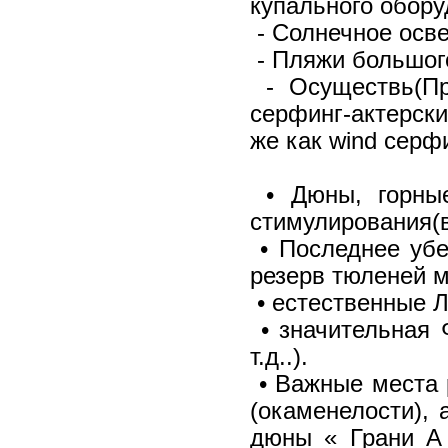
купального обор
- Солнечное осв
- Пляжи большог
- Осуществь(Пр
серфинг-актерски
же как wind серфи
• Дюны, горные
стимулирования(
• Последнее убе
резерв тюленей м
• естественные Л
• значительная Ф
т.д..).
• Важные места 
(окаменелости), 
дюны « Грани A 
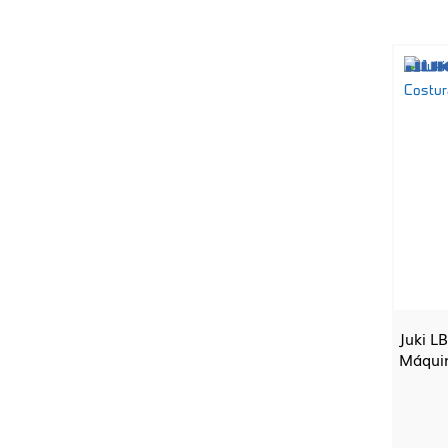
Juki L
Máquin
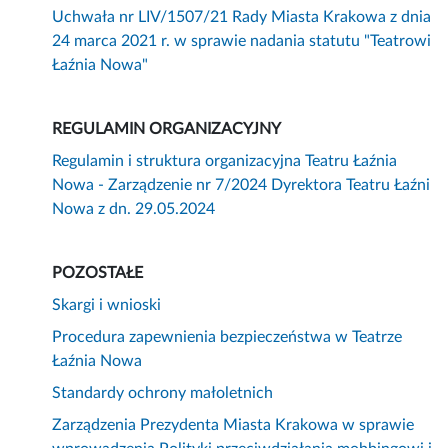
Uchwała nr LIV/1507/21 Rady Miasta Krakowa z dnia
24 marca 2021 r. w sprawie nadania statutu "Teatrowi
Łaźnia Nowa"
REGULAMIN ORGANIZACYJNY
Regulamin i struktura organizacyjna Teatru Łaźnia
Nowa - Zarządzenie nr 7/2024 Dyrektora Teatru Łaźni
Nowa z dn. 29.05.2024
POZOSTAŁE
Skargi i wnioski
Procedura zapewnienia bezpieczeństwa w Teatrze
Łaźnia Nowa
Standardy ochrony małoletnich
Zarządzenia Prezydenta Miasta Krakowa w sprawie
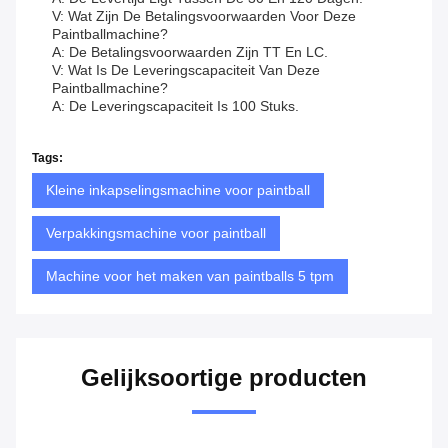
V: Wat Zijn De Betalingsvoorwaarden Voor Deze
Paintballmachine?
A: De Betalingsvoorwaarden Zijn TT En LC.
V: Wat Is De Leveringscapaciteit Van Deze
Paintballmachine?
A: De Leveringscapaciteit Is 100 Stuks.
Tags:
Kleine inkapselingsmachine voor paintball
Verpakkingsmachine voor paintball
Machine voor het maken van paintballs 5 tpm
Gelijksoortige producten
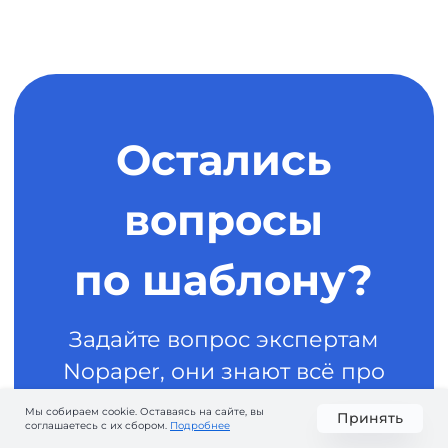
Мы собираем cookie. Оставаясь на сайте, вы
Принять
соглашаетесь с их сбором.
Подробнее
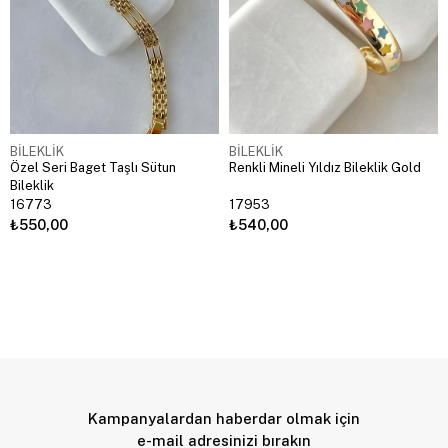
BİLEKLİK
BİLEKLİK
Özel Seri Baget Taşlı Sütun
Renkli Mineli Yıldız Bileklik Gold
Bileklik
16773
17953
₺550,00
₺540,00
Kampanyalardan haberdar olmak için
e-mail adresinizi bırakın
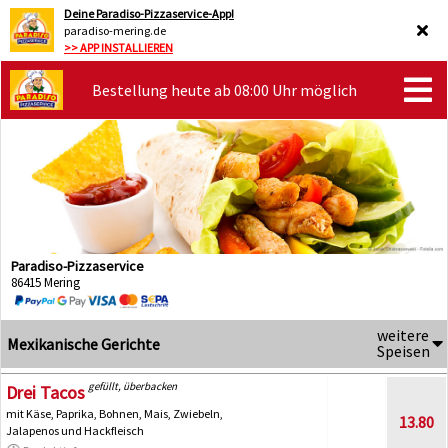
Deine Paradiso-Pizzaservice-App!
paradiso-mering.de
>> APP INSTALLIEREN
Bestellung heute ab 08:00 Uhr möglich
Paradiso-Pizzaservice
86415 Mering
weitere
Mexikanische Gerichte
Speisen
gefüllt, überbacken
Drei Tacos
mit Käse, Paprika, Bohnen, Mais, Zwiebeln,
13.80
Jalapenos und Hackfleisch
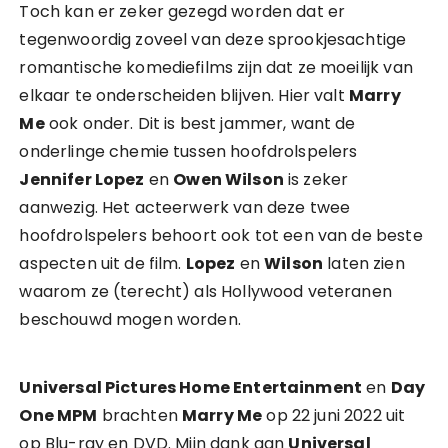
Toch kan er zeker gezegd worden dat er
tegenwoordig zoveel van deze sprookjesachtige
romantische komediefilms zijn dat ze moeilijk van
elkaar te onderscheiden blijven. Hier valt
Marry
Me
ook onder. Dit is best jammer, want de
onderlinge chemie tussen hoofdrolspelers
Jennifer Lopez
en
Owen Wilson
is zeker
aanwezig. Het acteerwerk van deze twee
hoofdrolspelers behoort ook tot een van de beste
aspecten uit de film.
Lopez
en
Wilson
laten zien
waarom ze (terecht) als Hollywood veteranen
beschouwd mogen worden.
Universal Pictures Home Entertainment
en
Day
One MPM
brachten
Marry Me
op 22 juni 2022 uit
op Blu-ray en DVD. Mijn dank aan
Universal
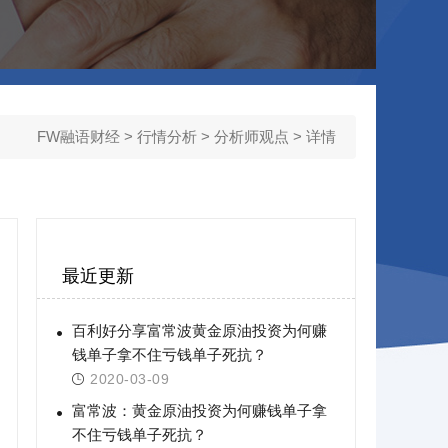
FW融语财经
>
行情分析
>
分析师观点
> 详情
最近更新
百利好分享富常波黄金原油投资为何赚
钱单子拿不住亏钱单子死抗？
2020-03-09
富常波：黄金原油投资为何赚钱单子拿
不住亏钱单子死抗？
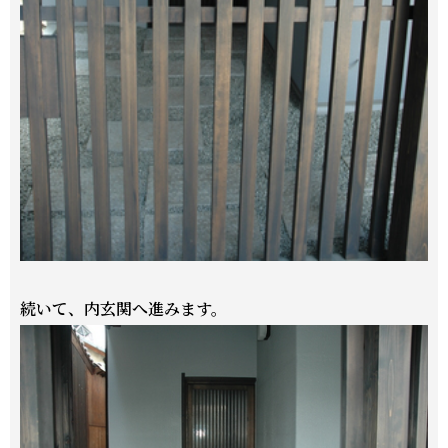
続いて、内玄関へ進みます。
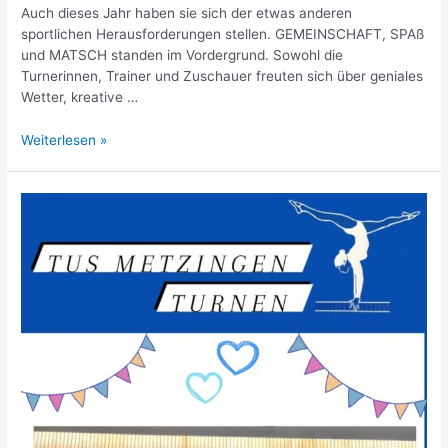
Auch dieses Jahr haben sie sich der etwas anderen
sportlichen Herausforderungen stellen. GEMEINSCHAFT, SPAß
und MATSCH standen im Vordergrund. Sowohl die
Turnerinnen, Trainer und Zuschauer freuten sich über geniales
Wetter, kreative …
TuS
Weiterlesen »
Turnerinnen
beim
Mudmates
Event
am
21.09.2024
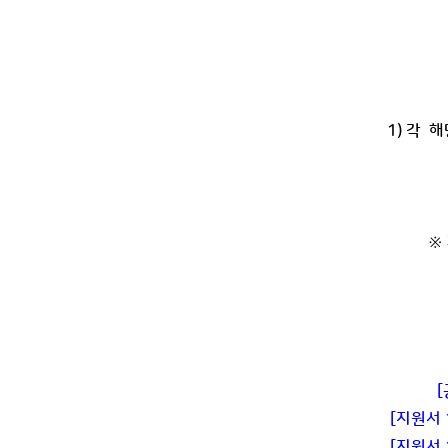
1) 각 해
※
[
[지원서
[지원서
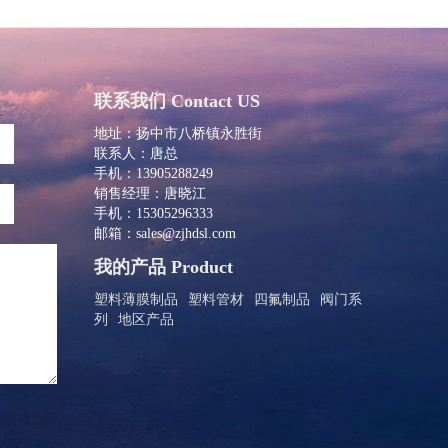
联系我们 Contact US
地址：扬中市八桥镇永胜街
联系人：唐总
手机：13905288249
销售经理：唐晓江
手机：15305296333
邮箱：sales@zjhdsl.com
我的产品 Product
塑料薄膜制品
塑料管材
四氟制品
阀门系
列
地区产品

Activity:
For the records above, tally the lines holding the word "Teatru". Answer with the number only.

Task solution:
2